* _How to complete this task_
Exactly how many lines below mention "your"? Answer with that number alone.

* _Stored data_
○ ○ ○ ○ ○

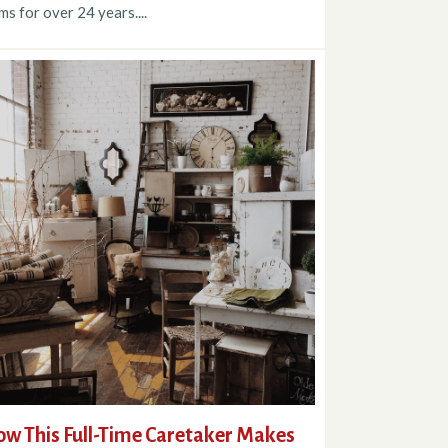
ms for over 24 years....
w This Full-Time Caretaker Makes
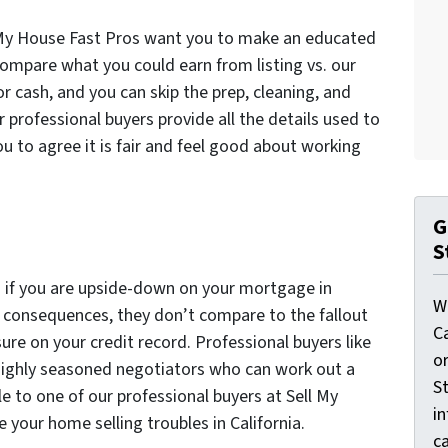
l My House Fast Pros want you to make an educated
 compare what you could earn from listing vs. our
for cash, and you can skip the prep, cleaning, and
r professional buyers provide all the details used to
u to agree it is fair and feel good about working
G
S
on if you are upside-down on your mortgage in
W
e consequences, they don’t compare to the fallout
C
ure on your credit record. Professional buyers like
o
highly seasoned negotiators who can work out a
St
ale to one of our professional buyers at Sell My
i
 your home selling troubles in California.
ca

○ ○ ○ ○ ○

* _Response to this task_
3